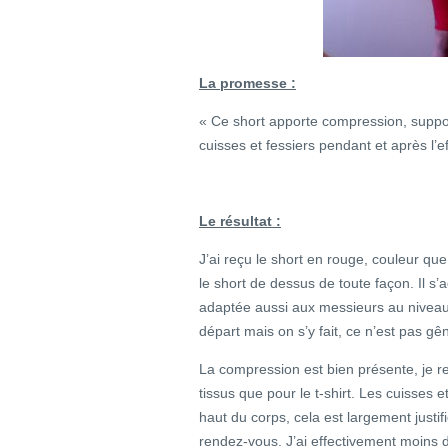
La promesse :
« Ce short apporte compression, suppo
cuisses et fessiers pendant et après l’ef
Le résultat :
J’ai reçu le short en rouge, couleur que
le short de dessus de toute façon. Il s
adaptée aussi aux messieurs au niveau
départ mais on s’y fait, ce n’est pas g
La compression est bien présente, je re
tissus que pour le t-shirt. Les cuisses et
haut du corps, cela est largement justi
rendez-vous. J’ai effectivement moins 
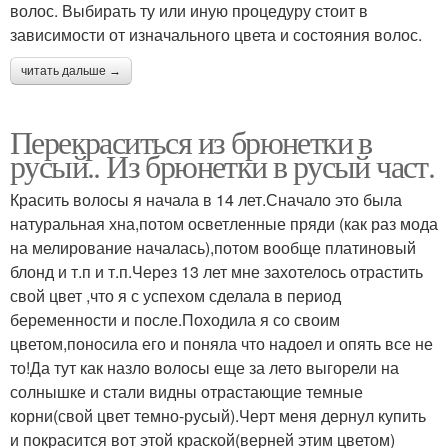
волос. Выбирать ту или иную процедуру стоит в
зависимости от изначального цвета и состояния волос.
читать дальше →
Перекраситься из брюнетки в
русый.. Из брюнетки в русый част.
Красить волосы я начала в 14 лет.Сначало это была
натуральная хна,потом осветленные пряди (как раз мода
на мелирование началась),потом вообще платиновый
блонд и т.п и т.п.Через 13 лет мне захотелось отрастить
свой цвет ,что я с успехом сделала в период
беременности и после.Походила я со своим
цветом,поносила его и поняла что надоел и опять все не
то!Да тут как назло волосы еще за лето выгорели на
солнышке и стали видны отрастающие темные
корни(свой цвет темно-русый).Черт меня дернул купить
и покрасится вот этой краской(верней этим цветом)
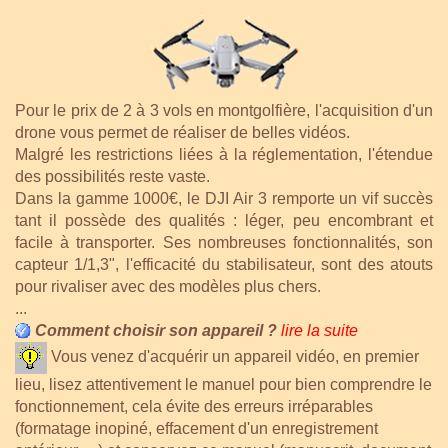
Pour le prix de 2 à 3 vols en montgolfière, l'acquisition d'un
drone vous permet de réaliser de belles vidéos.
Malgré les restrictions liées à la réglementation, l'étendue
des possibilités reste vaste.
Dans la gamme 1000€, le DJI Air 3 remporte un vif succès
tant il possède des qualités : léger, peu encombrant et
facile à transporter. Ses nombreuses fonctionnalités, son
capteur 1/1,3", l'efficacité du stabilisateur, sont des atouts
pour rivaliser avec des modèles plus chers.
...
Comment choisir son appareil ?
lire la suite
Vous venez d'acquérir un appareil vidéo, en premier
lieu, lisez attentivement le manuel pour bien comprendre le
fonctionnement, cela évite des erreurs irréparables
(formatage inopiné, effacement d'un enregistrement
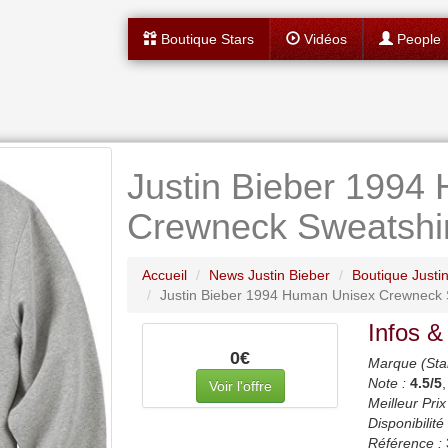
Boutique Stars
Vidéos
People
Justin Bieber 1994
Crewneck Sweatshir
Accueil
News Justin Bieber
Boutique Justi
Justin Bieber 1994 Human Unisex Crewneck 
Infos &
0€
Marque (Sta
Note :
4.5
/5
Voir l'offre
Meilleur Prix
Disponibilité 
Référence :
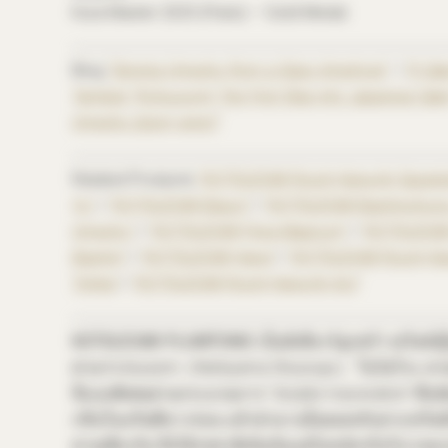
Kura Master 2025 (Paris) — Gold Medal.
Blog
“Serving Umeshu from a Glass Amphora”
/
“A Sa
Tamba’s “Kotsuzumi,” the First Step into Japanese Sak
Umeshu (plum wine)”
Related Products
“KOTSUZUMI Rojoh-Hana-Ari Sazank
Yu”
/
“KOTSUZUMI Baijun”
/
“KOTSUZUMI Baishinshunj
Umeshu”
/
“KOTSUZUMI Flora Magnum”
/
“KOTSUZUMI
Baishin”
/
“KOTSUZUMI Hana”
/
“KOTSUZUMI Rojoh-Han
Tohka”
/
“KOTSUZUMI Rojoh-Hana-Ari Aoi”
KOTSUZUMI PLUMTONIC
เป็นลิเคียวร์ลูกพร้าวสไตล์ญี
ค่าย Kotsuzumi（Nishiyama Shuzoujo） ในไฮโกะ สา
นี่แบบพิเศษผ่านกระบวนการ “double maceration” คืออ
กลิ่นในบรั่นดีขาวก่อน แล้วนำมาบล็อดเดจกับสาเกสไตล์
ค่ายเดียวกัน จึงได้รสชาติเข้มข้นแต่ไม่หนักเกินไป ก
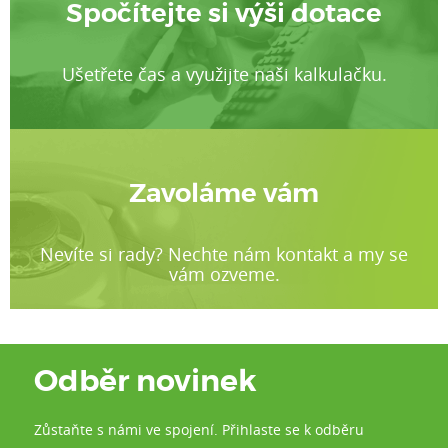
Spočítejte si výši dotace
Ušetřete čas a využijte naši kalkulačku.
Zavoláme vám
Nevíte si rady? Nechte nám kontakt a my se
vám ozveme.
Odběr novinek
Zůstaňte s námi ve spojení. Přihlaste se k odběru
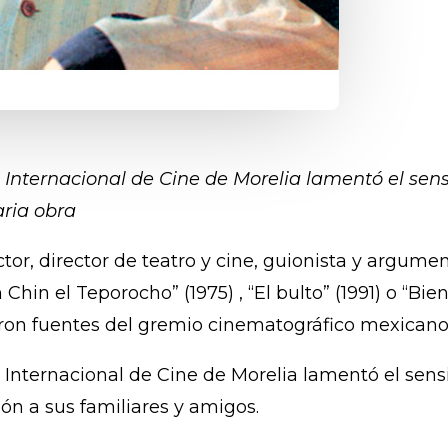
l Internacional de Cine de Morelia lamentó el sens
aria obra
 actor, director de teatro y cine, guionista y argum
hin el Teporocho” (1975) , “El bulto” (1991) o “Bi
ron fuentes del gremio cinematográfico mexicano
l Internacional de Cine de Morelia lamentó el sens
ón a sus familiares y amigos.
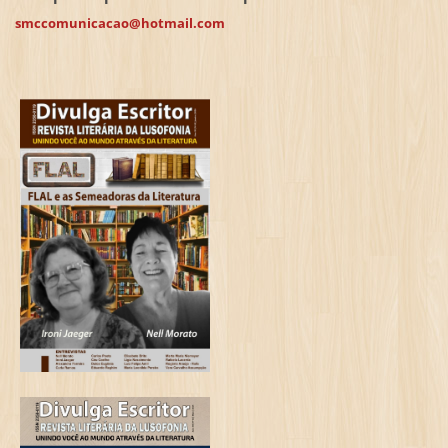
smccomunicacao@hotmail.com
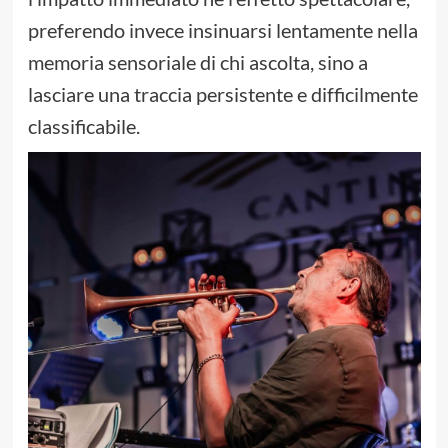
preferendo invece insinuarsi lentamente nella
memoria sensoriale di chi ascolta, sino a
lasciare una traccia persistente e difficilmente
classificabile.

---

Reproduce each entry word for word and cut the images.

La promesse :
« Ce short apporte compression, suppo
cuisses et fessiers pendant et après l’ef
Le résultat :
J’ai reçu le short en rouge, couleur que
le short de dessus de toute façon. Il s
adaptée aussi aux messieurs au niveau
départ mais on s’y fait, ce n’est pas g
La compression est bien présente, je re
tissus que pour le t-shirt. Les cuisses et
haut du corps, cela est largement justi
rendez-vous. J’ai effectivement moins 
волос. Выбирать ту или иную процедуру стоит в
зависимости от изначального цвета и состояния волос.
читать дальше →
Перекраситься из брюнетки в
русый.. Из брюнетки в русый част.
Красить волосы я начала в 14 лет.Сначало это была
натуральная хна,потом осветленные пряди (как раз мода
на мелирование началась),потом вообще платиновый
блонд и т.п и т.п.Через 13 лет мне захотелось отрастить
свой цвет ,что я с успехом сделала в период
беременности и после.Походила я со своим
цветом,поносила его и поняла что надоел и опять все не
то!Да тут как назло волосы еще за лето выгорели на
солнышке и стали видны отрастающие темные
корни(свой цвет темно-русый).Черт меня дернул купить
и покрасится вот этой краской(верней этим цветом)
Pour le prix de 2 à 3 vols en montgolfière, l'acquisition d'un
drone vous permet de réaliser de belles vidéos.
Malgré les restrictions liées à la réglementation, l'étendue
des possibilités reste vaste.
Dans la gamme 1000€, le DJI Air 3 remporte un vif succès
tant il possède des qualités : léger, peu encombrant et
facile à transporter. Ses nombreuses fonctionnalités, son
capteur 1/1,3", l'efficacité du stabilisateur, sont des atouts
pour rivaliser avec des modèles plus chers.
...
Comment choisir son appareil ?
lire la suite
Vous venez d'acquérir un appareil vidéo, en premier
lieu, lisez attentivement le manuel pour bien comprendre le
fonctionnement, cela évite des erreurs irréparables
(formatage inopiné, effacement d'un enregistrement
Boutique Stars
Vidéos
People
Justin Bieber 1994
Crewneck Sweatshir
Accueil
News Justin Bieber
Boutique Justi
Justin Bieber 1994 Human Unisex Crewneck 
Infos &
0€
Marque (Sta
Note :
4.5
/5
Voir l'offre
Meilleur Prix
Disponibilité 
Référence :
Kura Master 2025 (Paris) — Gold Medal.
Blog
“Serving Umeshu from a Glass Amphora”
/
“A Sa
Tamba’s “Kotsuzumi,” the First Step into Japanese Sak
Umeshu (plum wine)”
Related Products
“KOTSUZUMI Rojoh-Hana-Ari Sazank
Yu”
/
“KOTSUZUMI Baijun”
/
“KOTSUZUMI Baishinshunj
Umeshu”
/
“KOTSUZUMI Flora Magnum”
/
“KOTSUZUMI
Baishin”
/
“KOTSUZUMI Hana”
/
“KOTSUZUMI Rojoh-Han
Tohka”
/
“KOTSUZUMI Rojoh-Hana-Ari Aoi”
KOTSUZUMI PLUMTONIC
เป็นลิเคียวร์ลูกพร้าวสไตล์ญี
ค่าย Kotsuzumi（Nishiyama Shuzoujo） ในไฮโกะ สา
นี่แบบพิเศษผ่านกระบวนการ “double maceration” คืออ
กลิ่นในบรั่นดีขาวก่อน แล้วนำมาบล็อดเดจกับสาเกสไตล์
ค่ายเดียวกัน จึงได้รสชาติเข้มข้นแต่ไม่หนักเกินไป ก
Spočítejte si výši dotace
Ušetřete čas a využijte naši kalkulačku.
Zavoláme vám
Nevíte si rady? Nechte nám kontakt a my se
vám ozveme.
Odběr novinek
Zůstaňte s námi ve spojení. Přihlaste se k odběru
l Internacional de Cine de Morelia lamentó el sens
aria obra
 actor, director de teatro y cine, guionista y argum
hin el Teporocho” (1975) , “El bulto” (1991) o “Bi
ron fuentes del gremio cinematográfico mexicano
l Internacional de Cine de Morelia lamentó el sens
ón a sus familiares y amigos.
smccomunicacao@hotmail.com
preferendo invece insinuarsi lentamente nella
memoria sensoriale di chi ascolta, sino a
lasciare una traccia persistente e difficilmente
classificabile.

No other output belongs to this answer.